## Expanding Map

Let \(S^{n}\) be the set of natural numbers from 1 to n:

\[S^{n} = \{1, 2, 3, ..., n\}\]Let \(T^{n}_{k}\) be the set of subsets of \(S^{n}\) of size k:

\[T^{n}_{k} = \{X \in \mathcal{P}(S^{n}) \mid |X| = k\}\\\]Since \(|T^{1000}_{400}| = \binom{1000}{400} \lt \binom{1000}{401} = |T^{1000}_{401}|\) , there exists a function \(f: T^{1000}_{400} \rightarrow T^{1000}_{401}\) that is an injection (i.e. one-to-one). Write a function, e.g. in C or Python, that implements the injection above (the input is represented by a boolean vector of length 1000). Your function should optimize for shortest code length as well as shortest runtime.

Thanks Asaf Aharoni for this super cool puzzle!

## Spoiler Alert - Solution Ahead!

We will solve a slightly more general problem. For any *n*, *k* and *j*, we will define \(S^{n}\), \(T^{n}_{k}\), and \(T^{n}_{j}\) like above. We will code a general function \(f: T^{n}_{k} \rightarrow T^{n}_{j}\) that will work for any *n*, *k* and *j* such that
\(\binom{n}{k} \lt \binom{n}{j}\).

Let \(x \in T^{n}_{k}\) be represented as above (a boolean vector of length *n*). *x* has *k* bits that are on. The function *f* will just flip a prefix of bits in *x* until there are exactly *j* bits that are on. Let *b = j - k*:

```
def f(x, b):
i = 0
while b != 0:
b += [-1, 1][x[i]]
x[i] = 1 - x[i]
i += 1
```

This function has several nice properties: it is obviously short and runs in linear time in the worst case.
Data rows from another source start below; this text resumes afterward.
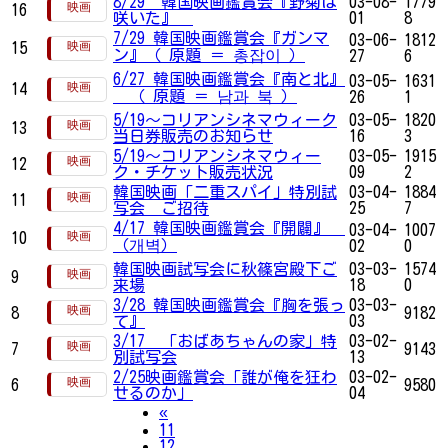
8/29 韓国映画鑑賞会『野菊は
03-08-
1779
16
咲いた』
01
8
7/29 韓国映画鑑賞会『ガンマ
03-06-
1812
15
ン』（ 原題 ＝ 총잡이 ）
27
6
6/27 韓国映画鑑賞会『南と北』
03-05-
1631
14
（ 原題 ＝ 남과 북 ）
26
1
5/19～コリアンシネマウィーク
03-05-
1820
13
当日券販売のお知らせ
16
3
5/19～コリアンシネマウィー
03-05-
1915
12
ク・チケット販売状況
09
2
韓国映画「二重スパイ」特別試
03-04-
1884
11
写会 ご招待
25
7
4/17 韓国映画鑑賞会『開闢』
03-04-
1007
10
（개벽）
02
0
韓国映画試写会に秋篠宮殿下ご
03-03-
1574
9
来場
18
0
3/28 韓国映画鑑賞会『胸を張っ
03-03-
8
9182
て』
03
3/17 「おばあちゃんの家」特
03-02-
7
9143
別試写会
13
2/25映画鑑賞会「誰が俺を狂わ
03-02-
6
9580
せるのか」
04
Previous
«
11
12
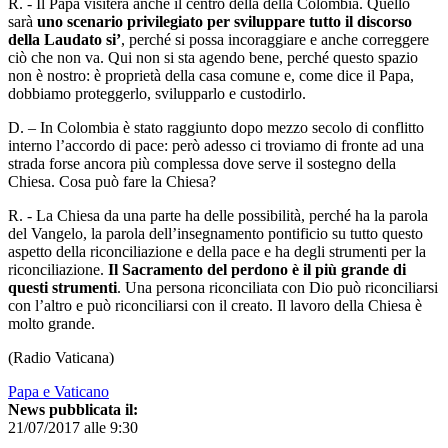
R. - Il Papa visiterà anche il centro della della Colombia. Quello
sarà
uno scenario privilegiato per sviluppare tutto il discorso
della Laudato si’
, perché si possa incoraggiare e anche correggere
ciò che non va. Qui non si sta agendo bene, perché questo spazio
non è nostro: è proprietà della casa comune e, come dice il Papa,
dobbiamo proteggerlo, svilupparlo e custodirlo.
D. – In Colombia è stato raggiunto dopo mezzo secolo di conflitto
interno l’accordo di pace: però adesso ci troviamo di fronte ad una
strada forse ancora più complessa dove serve il sostegno della
Chiesa. Cosa può fare la Chiesa?
R. - La Chiesa da una parte ha delle possibilità, perché ha la parola
del Vangelo, la parola dell’insegnamento pontificio su tutto questo
aspetto della riconciliazione e della pace e ha degli strumenti per la
riconciliazione.
Il Sacramento del perdono è il più grande di
questi strumenti
. Una persona riconciliata con Dio può riconciliarsi
con l’altro e può riconciliarsi con il creato. Il lavoro della Chiesa è
molto grande.
(Radio Vaticana)
Papa e Vaticano
News pubblicata il:
21/07/2017 alle 9:30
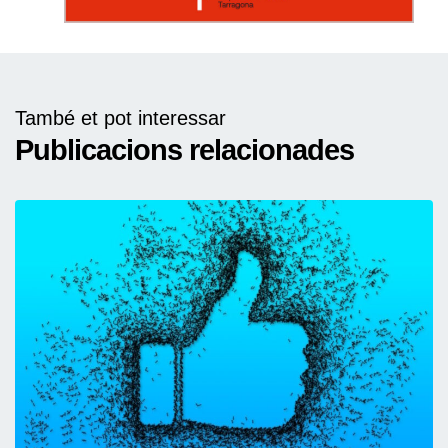
També et pot interessar
Publicacions relacionades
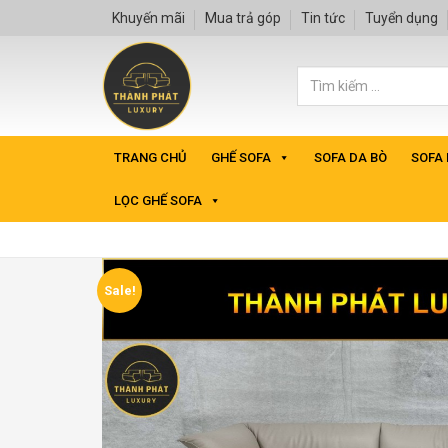
Khuyến mãi
Mua trả góp
Tin tức
Tuyển dụng
TRANG CHỦ
GHẾ SOFA
SOFA DA BÒ
SOFA
LỌC GHẾ SOFA
Sale!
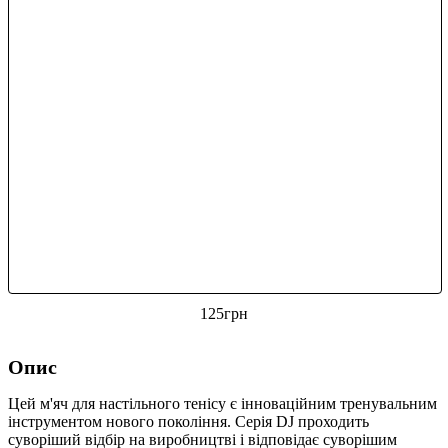
125
грн
Опис
Цей м'яч для настільного тенісу є інноваційним тренувальним
інструментом нового покоління. Серія DJ проходить
суворіший відбір на виробництві і відповідає суворішим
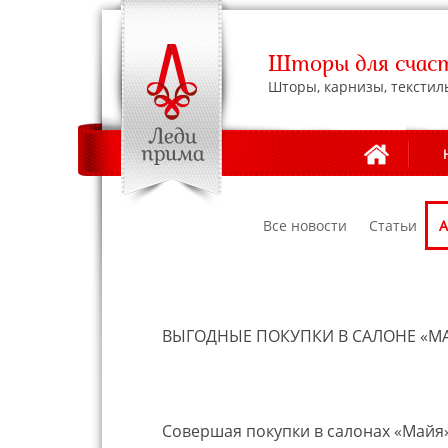
Шторы для счаст
Шторы, карнизы, текстил
Все новости
Статьи
А
ВЫГОДНЫЕ ПОКУПКИ В САЛОНЕ «М
Совершая покупки в салонах «Майя»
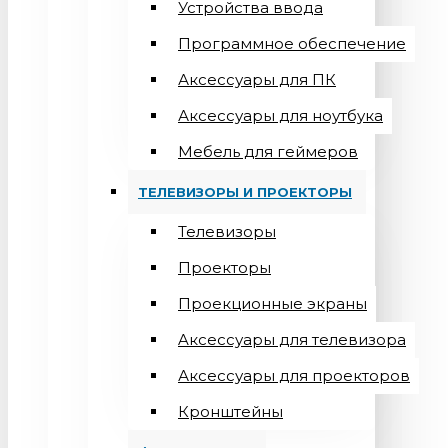
Устройства ввода
Программное обеспечение
Аксессуары для ПК
Аксессуары для ноутбука
Мебель для геймеров
ТЕЛЕВИЗОРЫ И ПРОЕКТОРЫ
Телевизоры
Проекторы
Проекционные экраны
Aксессуары для телевизора
Аксессуары для проекторов
Кронштейны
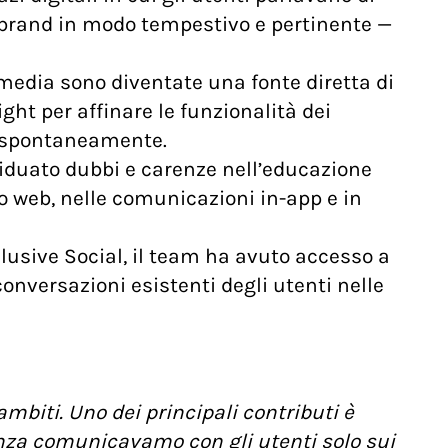
 brand in modo tempestivo e pertinente —
media sono diventate una fonte diretta di
ght per affinare le funzionalità dei
no spontaneamente.
viduato dubbi e carenze nell’educazione
to web, nelle comunicazioni in-app e in
clusive Social, il team ha avuto accesso a
onversazioni esistenti degli utenti nelle
ambiti. Uno dei principali contributi è
denza comunicavamo con gli utenti solo sui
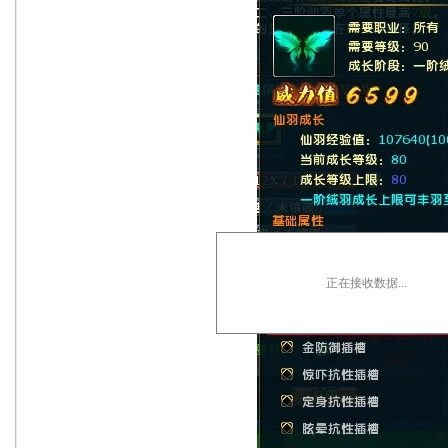
正在接收数据...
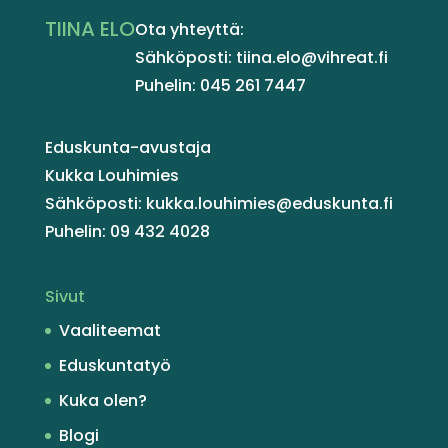
TIINA ELO
Ota yhteyttä:
Sähköposti: tiina.elo@vihreat.fi
Puhelin: 045 261 7447
Eduskunta-avustaja
Kukka Louhimies
Sähköposti: kukka.louhimies@eduskunta.fi
Puhelin: 09 432 4028
Sivut
Vaaliteemat
Eduskuntatyö
Kuka olen?
Blogi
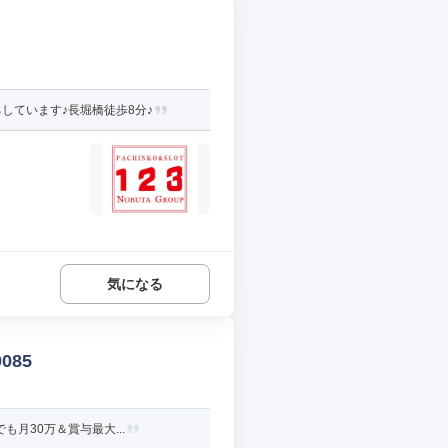
しています♪長堀橋徒歩8分♪
気になる
085
月30万＆賞与最大...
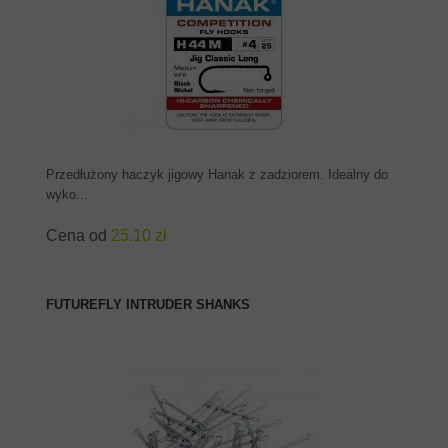
ZOBACZ PRODUKT
Przedłużony haczyk jigowy Hanak z zadziorem. Idealny do
wyko...
Cena od
25.10 zł
FUTUREFLY INTRUDER SHANKS
ZOBACZ PRODUKT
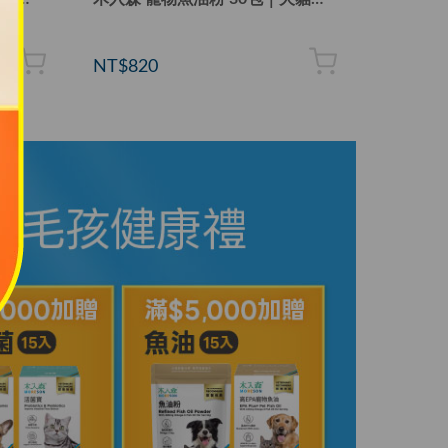
NT$820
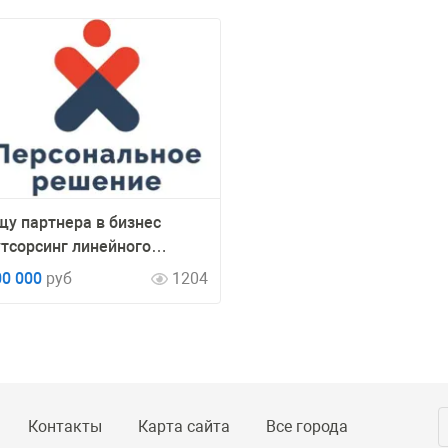
щу партнера в бизнес
утсорсинг линейного
ерсонала
00 000
руб
1204
Контакты
Карта сайта
Все города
Actually, with the numbers above (1000, 400, and 401) if the inputs are random elements of \(T^{1000}_{400}\) then it will touch on average only the first 5 elements of *x*.

Also the decoder function (i.e. the inverse function from the image of *f*) is exactly the same function (with *b = k - j*, instead of *b = j - k*).

A last nice property of this function, is that even in cases where \(\binom{n}{k} \gt \binom{n}{j}\) (i.e. we can’t construct an injection) the function will work on a subset of the inputs (e.g. *x = 111…111000…000*), and in these cases will be properly reversible. On other inputs (e.g. *x = 000…000111…111*) it will be able to tell you that it can’t encode that input properly.